1. PECADOR EN LA INFANCIA Y LA NIÑEZ

Agustín comienza la historia de su vida pecadora con una pregunta retórica: “¿Quién me podrá recordar el pecado de mi infancia?” (L. I, c. VII).

Su pregunta no le parece inútil, ya que nadie está limpio de pecado ante Dios, porque ha sido concebido en pecado, porque los otros niños demuestran lo que cada uno es de niño y ha descubierto niños envidiosos o porque deseaba, llorando, el pecho de su madre.

Agustín se detiene en los pecados de la ‘niñez’, pues ya de esa época tiene recuerdos.

Los pecados concretos que nos narra eran pequeños, casi sin importancia: no estudiar, desobedecer los mandatos de los padres o los maestros, jugar desatendiendo los deberes, mentir, robar cosas de la alacena o la mesa, discutir, envidiar. En todos estos actos, tan veniales, descubre, sin embargo, una cierta intencionalidad muy peligrosa que luego se iría intensificando en las actitudes vitales (Cf. L. I, c. XIX).

Así reconoce que durante la niñez no se guiaba por elegir lo mejor y más conveniente, sino aquello que le resultaba más agradable; se apasionaba a las fábulas, hasta tal punto de descuidar las letras y dedicarse a la gramática y poder así leer las falsas historias.
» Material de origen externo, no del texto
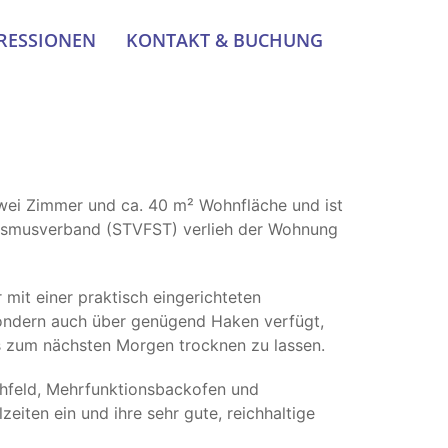
RESSIONEN
KONTAKT & BUCHUNG
ei Zimmer und ca. 40 m² Wohnfläche und ist
urismusverband (STVFST) verlieh der Wohnung
 mit einer praktisch eingerichteten
 sondern auch über genügend Haken verfügt,
is zum nächsten Morgen trocknen zu lassen.
hfeld, Mehrfunktionsbackofen und
eiten ein und ihre sehr gute, reichhaltige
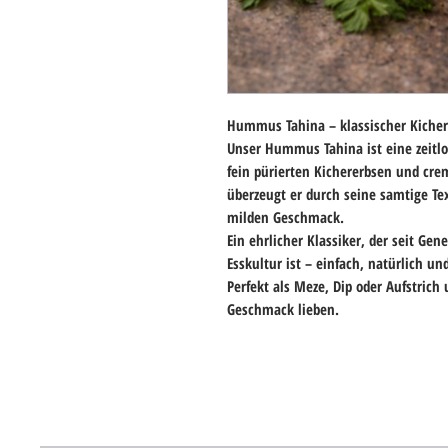
Hummus Tahina – klassischer Kicher
Unser Hummus Tahina ist eine zeitlo
fein pürierten Kichererbsen und cre
überzeugt er durch seine samtige T
milden Geschmack.
Ein ehrlicher Klassiker, der seit Gen
Esskultur ist – einfach, natürlich und
Perfekt als Meze, Dip oder Aufstrich 
Geschmack lieben.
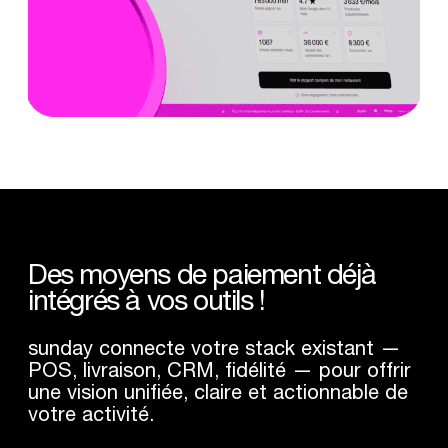
Des
moyens
de
paiement
déjà
intégrés
à
vos
outils
!
sunday connecte votre stack existant —
POS, livraison, CRM, fidélité — pour offrir
une vision unifiée, claire et actionnable de
votre activité.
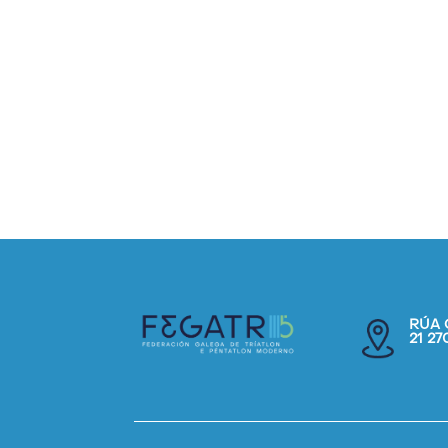
RÚA 
21 2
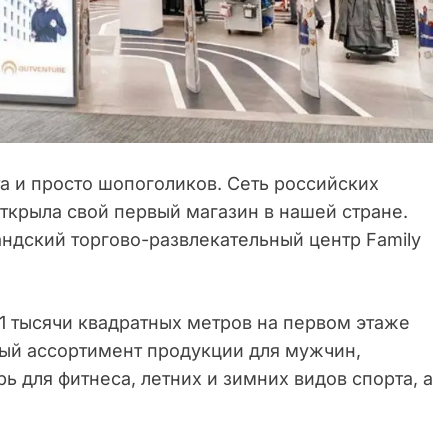
а и просто шопоголиков. Сеть российских
ткрыла свой первый магазин в нашей стране.
ндский торгово-развлекательный центр Family
,1 тысячи квадратных метров на первом этаже
ый ассортимент продукции для мужчин,
ь для фитнеса, летних и зимних видов спорта, а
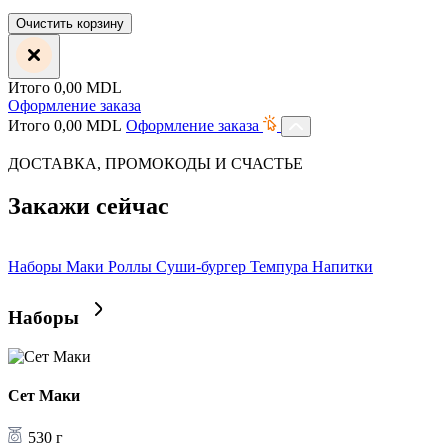
Очистить корзину
Итого
0,00
MDL
Оформление заказа
Итого
0,00
MDL
Оформление заказа
ДОСТАВКА, ПРОМОКОДЫ И СЧАСТЬЕ
Закажи сейчас
Наборы
Маки
Роллы
Суши-бургер
Темпура
Напитки
Наборы
Сет Маки
530 г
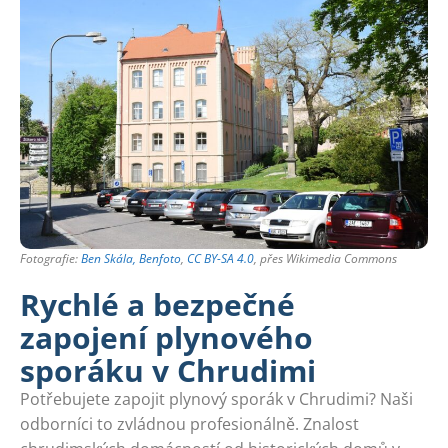
Fotografie:
Ben Skála, Benfoto
,
CC BY-SA 4.0
, přes Wikimedia Commons
Rychlé a bezpečné
zapojení plynového
sporáku v Chrudimi
Potřebujete zapojit plynový sporák v Chrudimi? Naši
odborníci to zvládnou profesionálně. Znalost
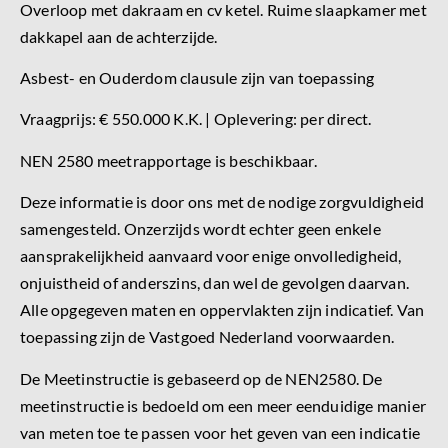
Overloop met dakraam en cv ketel. Ruime slaapkamer met
dakkapel aan de achterzijde.
Asbest- en Ouderdom clausule zijn van toepassing
Vraagprijs: € 550.000 K.K. | Oplevering: per direct.
NEN 2580 meetrapportage is beschikbaar.
Deze informatie is door ons met de nodige zorgvuldigheid
samengesteld. Onzerzijds wordt echter geen enkele
aansprakelijkheid aanvaard voor enige onvolledigheid,
onjuistheid of anderszins, dan wel de gevolgen daarvan.
Alle opgegeven maten en oppervlakten zijn indicatief. Van
toepassing zijn de Vastgoed Nederland voorwaarden.
De Meetinstructie is gebaseerd op de NEN2580. De
meetinstructie is bedoeld om een meer eenduidige manier
van meten toe te passen voor het geven van een indicatie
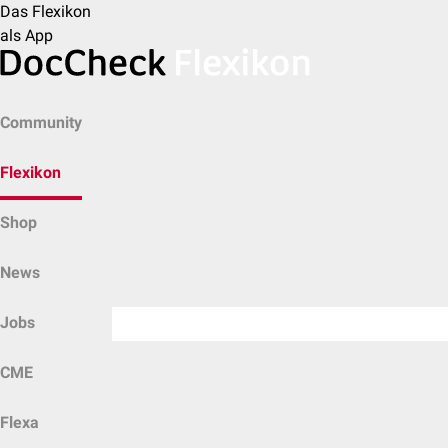
Das Flexikon
als App
Community
Flexikon
Shop
News
Jobs
CME
Flexa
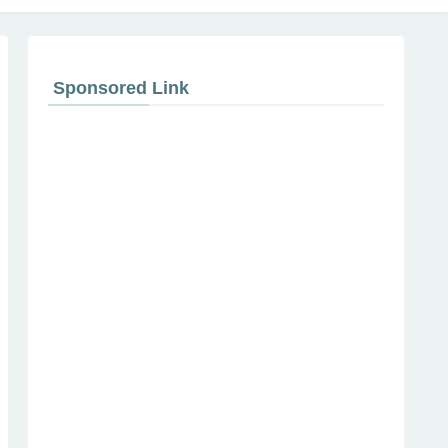
Sponsored Link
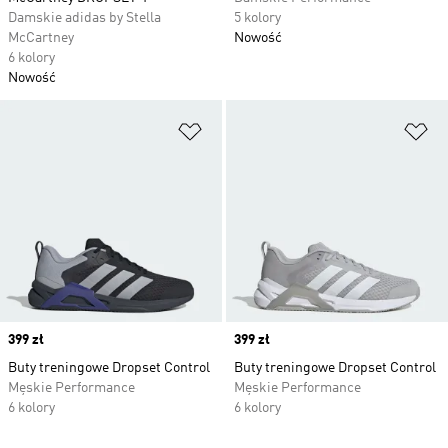
Damskie adidas by Stella
5 kolory
McCartney
Nowość
6 kolory
Nowość
Dodaj do listy życzeń
Do
Price
399 zł
Price
399 zł
Buty treningowe Dropset Control
Buty treningowe Dropset Control
Męskie Performance
Męskie Performance
6 kolory
6 kolory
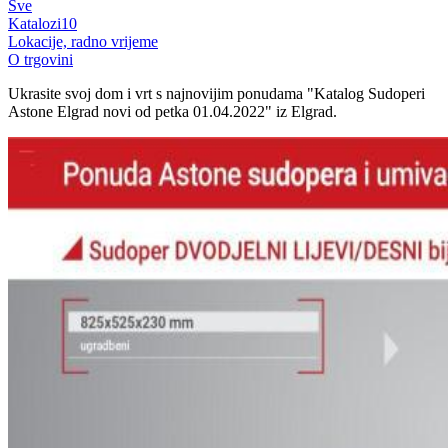
Sve
Katalozi
10
Lokacije, radno vrijeme
O trgovini
Ukrasite svoj dom i vrt s najnovijim ponudama "Katalog Sudoperi
Astone Elgrad novi od petka 01.04.2022" iz Elgrad.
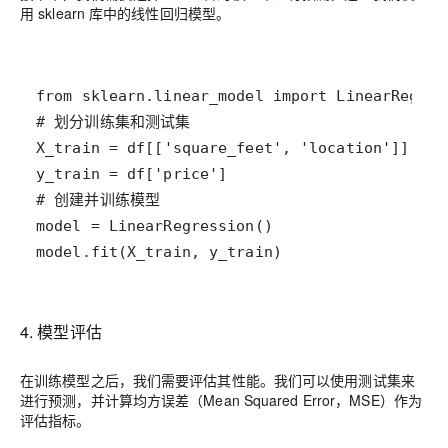
用 sklearn 库中的线性回归模型。
from
sklearn
.
linear_model
import
LinearRegres
# 划分训练集和测试集
X_train
=
df
[[
'square_feet'
, 
'location'
y_train
=
df
[
'price'
# 创建并训练模型
model
=
LinearRegression
model
.
fit
(
X_train
, 
y_train
)
4. 模型评估
在训练模型之后，我们需要评估其性能。我们可以使用测试集来
进行预测，并计算均方误差（Mean Squared Error，MSE）作为
评估指标。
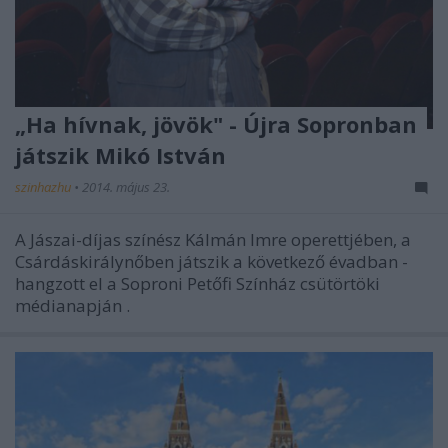
„Ha hívnak, jövök" - Újra Sopronban
játszik Mikó István
szinhazhu
•
2014. május 23.
A Jászai-díjas színész Kálmán Imre operettjében, a
Csárdáskirálynőben játszik a következő évadban -
hangzott el a Soproni Petőfi Színház csütörtöki
médianapján .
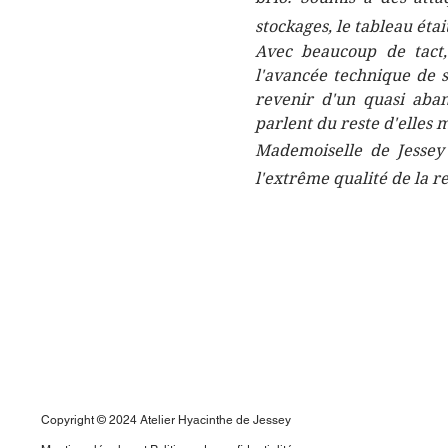
stockages, le tableau étai
Avec beaucoup de tact,
l'avancée technique de s
revenir d'un quasi aban
parlent du reste d'elles
Mademoiselle de Jessey a
l'extrême qualité de la 
Copyright © 2024 Atelier Hyacinthe de Jessey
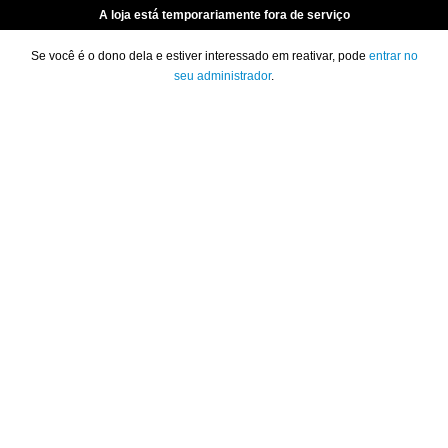
A loja está temporariamente fora de serviço
Se você é o dono dela e estiver interessado em reativar, pode
entrar no
seu administrador
.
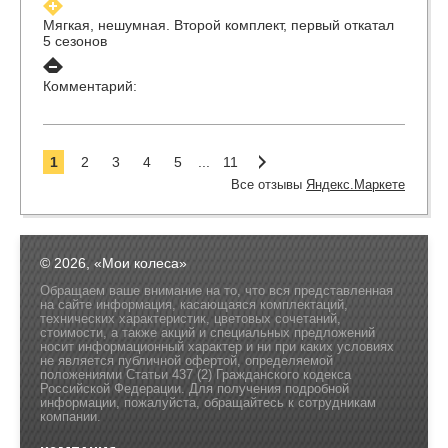
Мягкая, нешумная. Второй комплект, первый откатал
5 сезонов
Комментарий:
1
2
3
4
5
...
11
Все отзывы
Яндекс.Маркете
© 2026, «Мои колеса»
Обращаем ваше внимание на то, что вся представленная
на сайте информация, касающаяся комплектаций,
технических характеристик, цветовых сочетаний,
стоимости, а также акций и специальных предложений
носит информационный характер и ни при каких условиях
не является публичной офертой, определяемой
положениями Статьи 437 (2) Гражданского кодекса
Российской Федерации. Для получения подробной
информации, пожалуйста, обращайтесь к сотрудникам
компании.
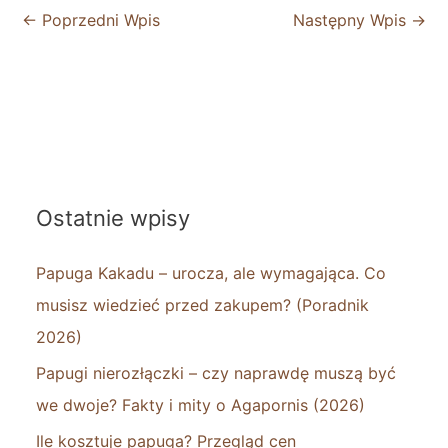
←
Poprzedni Wpis
Następny Wpis
→
Ostatnie wpisy
Papuga Kakadu – urocza, ale wymagająca. Co
musisz wiedzieć przed zakupem? (Poradnik
2026)
Papugi nierozłączki – czy naprawdę muszą być
we dwoje? Fakty i mity o Agapornis (2026)
Ile kosztuje papuga? Przegląd cen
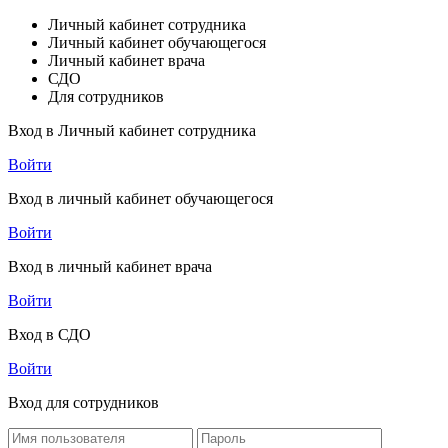
Личный кабинет сотрудника
Личный кабинет обучающегося
Личный кабинет врача
СДО
Для сотрудников
Вход в Личный кабинет сотрудника
Войти
Вход в личный кабинет обучающегося
Войти
Вход в личный кабинет врача
Войти
Вход в СДО
Войти
Вход для сотрудников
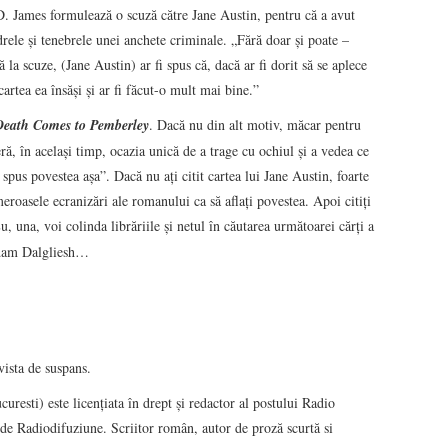
. James formulează o scuză către Jane Austin, pentru că a avut
rele şi tenebrele unei anchete criminale. „Fără doar şi poate –
la scuze, (Jane Austin) ar fi spus că, dacă ar fi dorit să se aplece
cartea ea însăşi şi ar fi făcut-o mult mai bine.”
Death Comes to Pemberley
. Dacă nu din alt motiv, măcar pentru
eră, în acelaşi timp, ocazia unică de a trage cu ochiul şi a vedea ce
pus povestea aşa”. Dacă nu aţi citit cartea lui Jane Austin, foarte
meroasele ecranizări ale romanului ca să aflaţi povestea. Apoi citiţi
, una, voi colinda librăriile şi netul în căutarea următoarei cărţi a
 Adam Dalgliesh…
ista de suspans.
ti) este licenţiata în drept şi redactor al postului Radio
e Radiodifuziune. Scriitor român, autor de proză scurtă si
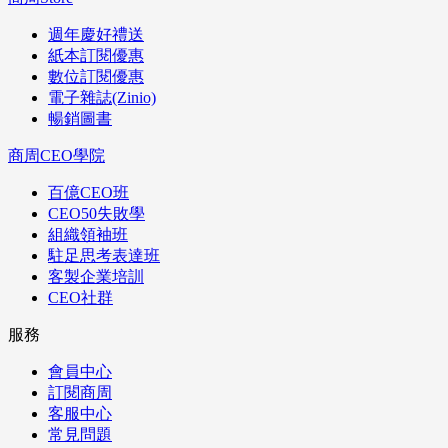
週年慶好禮送
紙本訂閱優惠
數位訂閱優惠
電子雜誌(Zinio)
暢銷圖書
商周CEO學院
百億CEO班
CEO50失敗學
組織領袖班
駐足思考表達班
客製企業培訓
CEO社群
服務
會員中心
訂閱商周
客服中心
常見問題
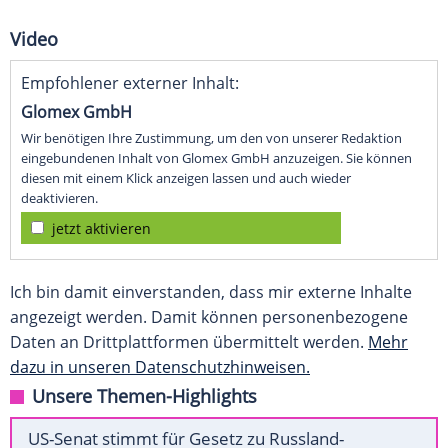
Video
Empfohlener externer Inhalt:
Glomex GmbH
Wir benötigen Ihre Zustimmung, um den von unserer Redaktion
eingebundenen Inhalt von Glomex GmbH anzuzeigen. Sie können
diesen mit einem Klick anzeigen lassen und auch wieder
deaktivieren.
jetzt aktivieren
Ich bin damit einverstanden, dass mir externe Inhalte
angezeigt werden. Damit können personenbezogene
Daten an Drittplattformen übermittelt werden.
Mehr
dazu in unseren Datenschutzhinweisen.
Unsere Themen-Highlights
US-Senat stimmt für Gesetz zu Russland-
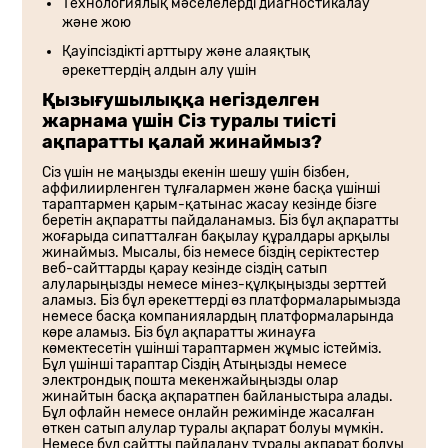
Технологиялық мәселелерді диагностикалау
және жою
Қауіпсіздікті арттыру және алаяқтық
әрекеттердің алдын алу үшін
Қызығушылыққа негізделген
жарнама үшін Сіз туралы тиісті
ақпаратты қалай жинаймыз?
Сіз үшін не маңызды екенін шешу үшін бізбен,
аффилиирленген тұлғалармен және басқа үшінші
тараптармен қарым-қатынас жасау кезінде бізге
беретін ақпаратты пайдаланамыз. Біз бұл ақпаратты
жоғарыда сипатталған бақылау құралдары арқылы
жинаймыз. Мысалы, біз немесе біздің серіктестер
веб-сайттарды қарау кезінде сіздің сатып
алуларыңызды немесе мінез-құлқыңызды зерттей
аламыз. Біз бұл әрекеттерді өз платформаларымызда
немесе басқа компаниялардың платформаларында
көре аламыз. Біз бұл ақпаратты жинауға
көмектесетін үшінші тараптармен жұмыс істейміз.
Бұл үшінші тараптар Сіздің Атыңызды немесе
электрондық пошта мекенжайыңызды олар
жинайтын басқа ақпаратпен байланыстыра алады.
Бұл офлайн немесе онлайн режимінде жасалған
өткен сатып алулар туралы ақпарат болуы мүмкін.
Немесе бұл сайтты пайдалану туралы ақпарат болуы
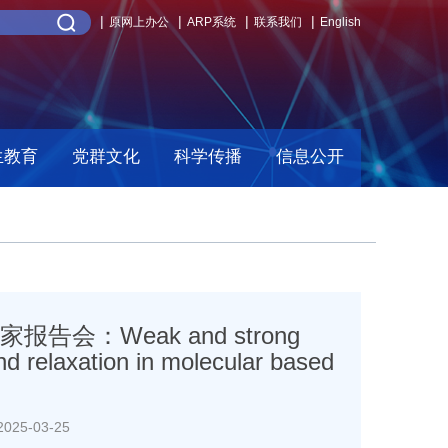
原网上办公
ARP系统
联系我们
English
生教育
党群文化
科学传播
信息公开
会：Weak and strong
and relaxation in molecular based
25-03-25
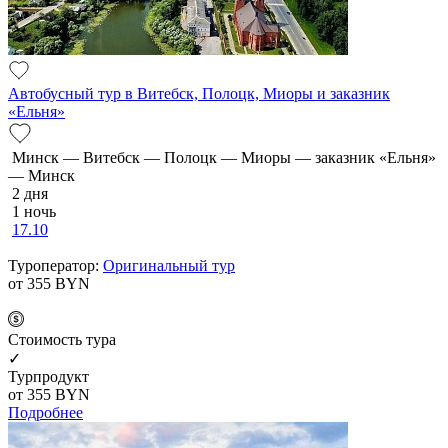
Автобусный тур в Витебск, Полоцк, Миоры и заказник
«Ельня»
Минск — Витебск — Полоцк — Миоры — заказник «Ельня»
— Минск
2 дня
1 ночь
17.10
Туроператор:
Оригинальный тур
от 355
BYN
Cтоимость тура
✓
Турпродукт
от 355
BYN
Подробнее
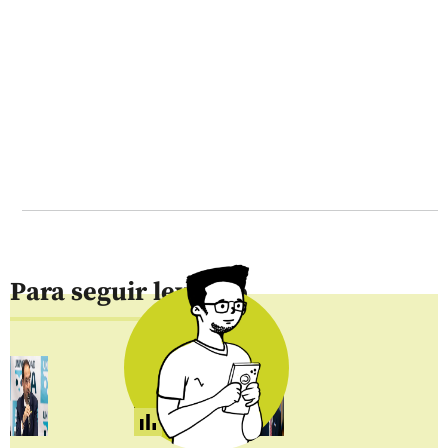
Para seguir leyendo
El niño Agustín se dejaba llevar por un incontrolado viento de triunfo, de sobresalir entre sus compañeros; por una afición desmedida a los espectáculos y juegos de los mayores; ardía en deseos de ser alabado; la alabanza de los demás era el único criterio que tenía para discernir si vivía honestamente. También lo arrastraba la gula.

El punto clave del pecado, en aquel tiempo, lo pone Agustín en esto: “Mas en lo que yo ciertamente pecaba era en buscar no en Él, sino en sus criaturas, en mí mismo y en los demás los deleites, las honras, las verdades. De esta manera caía en dolores, confusiones, errores” (L. I, c. XX). De tal manera que hace este juicio final de su infancia: “De niño, yacía, miserable, en el umbral de tales costumbres..., temía más cometer un barbarismo que cuidaba de no envidiar, si lo cometía, a aquellos que lo habían evitado” (L. I, c. XIX).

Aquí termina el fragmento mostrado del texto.